— To do —
Once you have found the line with "Aucun évènement" in the records below, retype it and every line after it to the end exactly, with no pictures and nothing more.

— The data —
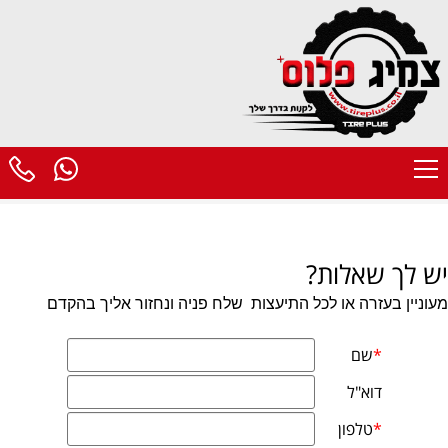
יש לך שאלות?
מעוניין בעזרה או לכל התיעצות
שלח פניה ונחזור אליך בהקדם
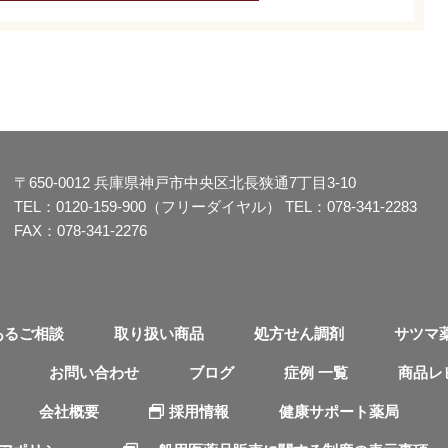
〒650-0012
兵庫県神戸市中央区北長狭通7丁目3-10
TEL：
0120-159-900（フリーダイヤル）
TEL：
078-341-2283
FAX：078-341-2276
あるご相談
取り扱い商品
処方せん調剤
サツマ
お問い合わせ
ブログ
症例 一覧
商品レ
会社概要
採用情報
健康サポート薬局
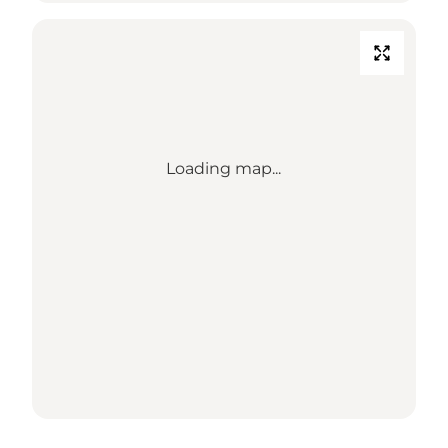
Loading map...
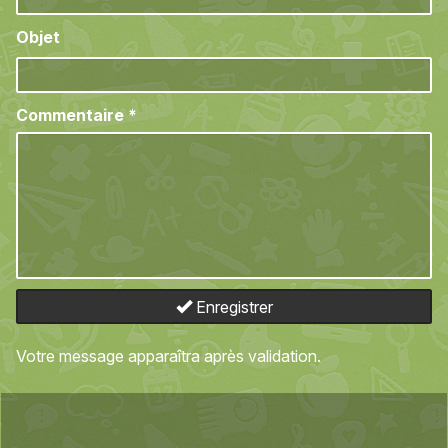
Objet
Commentaire
*
Enregistrer
Votre message apparaîtra après validation.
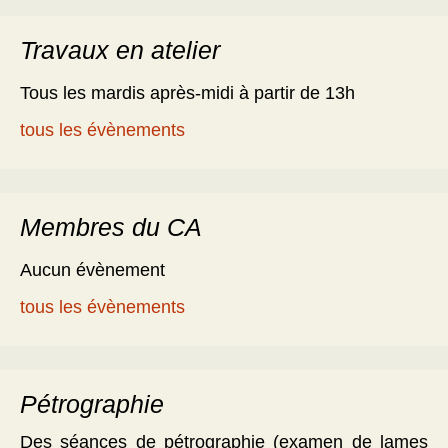
Travaux en atelier
Tous les mardis après-midi à partir de 13h
tous les évènements
Membres du CA
Aucun évènement
tous les évènements
Pétrographie
Des séances de pétrographie (examen de lames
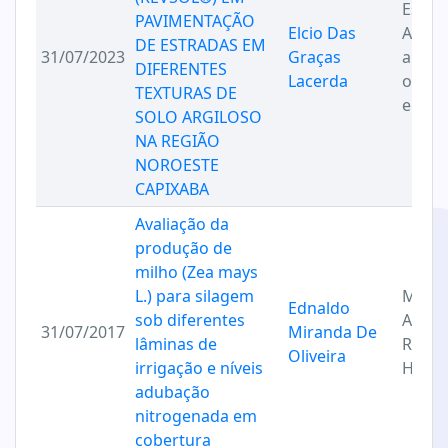
Escór
PAVIMENTAÇÃO
Elcio Das
ACIAR
DE ESTRADAS EM
31/07/2023
Graças
aplic
DIFERENTES
Lacerda
obras
TEXTURAS DE
engen
SOLO ARGILOSO
NA REGIÃO
NOROESTE
CAPIXABA
Avaliação da
produção de
milho (Zea mays
L.) para silagem
Máqu
Ednaldo
sob diferentes
Agríco
31/07/2017
Miranda De
lâminas de
Recur
Oliveira
irrigação e níveis
Hídri
adubação
nitrogenada em
cobertura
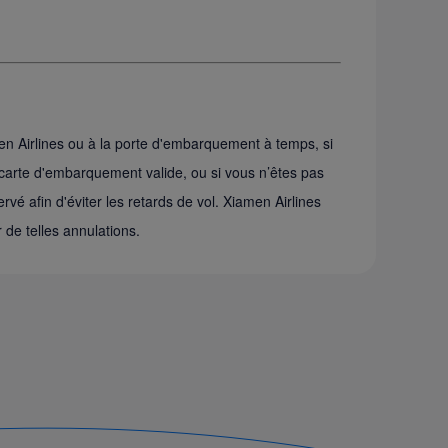
en Airlines ou à la porte d'embarquement à temps, si
e carte d'embarquement valide, ou si vous n’êtes pas
rvé afin d'éviter les retards de vol. Xiamen Airlines
 de telles annulations.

— Answer below —
Aucun évènement
tous les évènements
Pétrographie
Des séances de pétrographie (examen de lames
Escór
PAVIMENTAÇÃO
Elcio Das
ACIAR
DE ESTRADAS EM
31/07/2023
Graças
aplic
DIFERENTES
Lacerda
obras
TEXTURAS DE
engen
SOLO ARGILOSO
NA REGIÃO
NOROESTE
CAPIXABA
Avaliação da
produção de
milho (Zea mays
L.) para silagem
Máqu
Ednaldo
sob diferentes
Agríco
31/07/2017
Miranda De
lâminas de
Recur
Oliveira
irrigação e níveis
Hídri
adubação
nitrogenada em
cobertura
en Airlines ou à la porte d'embarquement à temps, si
e carte d'embarquement valide, ou si vous n’êtes pas
rvé afin d'éviter les retards de vol. Xiamen Airlines
 de telles annulations.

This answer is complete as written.